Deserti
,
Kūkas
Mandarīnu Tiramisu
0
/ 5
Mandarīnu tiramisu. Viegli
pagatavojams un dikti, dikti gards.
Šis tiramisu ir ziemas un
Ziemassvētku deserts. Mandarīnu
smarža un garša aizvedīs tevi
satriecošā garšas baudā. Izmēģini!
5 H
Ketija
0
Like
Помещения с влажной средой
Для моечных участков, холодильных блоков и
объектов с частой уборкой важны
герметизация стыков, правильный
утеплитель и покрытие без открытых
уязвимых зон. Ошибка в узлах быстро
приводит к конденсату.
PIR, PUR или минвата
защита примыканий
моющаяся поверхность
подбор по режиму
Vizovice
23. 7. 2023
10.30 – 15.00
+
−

> [Task objective]:
Send back, unchanged, every line of the records from the one with "Šis tiramisu ir ziemas un" through the last.

> [Your response]:
Šis tiramisu ir ziemas un
Ziemassvētku deserts. Mandarīnu
smarža un garša aizvedīs tevi
satriecošā garšas baudā. Izmēģini!
5 H
Ketija
0
Like
Помещения с влажной средой
Для моечных участков, холодильных блоков и
объектов с частой уборкой важны
герметизация стыков, правильный
утеплитель и покрытие без открытых
уязвимых зон. Ошибка в узлах быстро
приводит к конденсату.
PIR, PUR или минвата
защита примыканий
моющаяся поверхность
подбор по режиму
Vizovice
23. 7. 2023
10.30 – 15.00
+
−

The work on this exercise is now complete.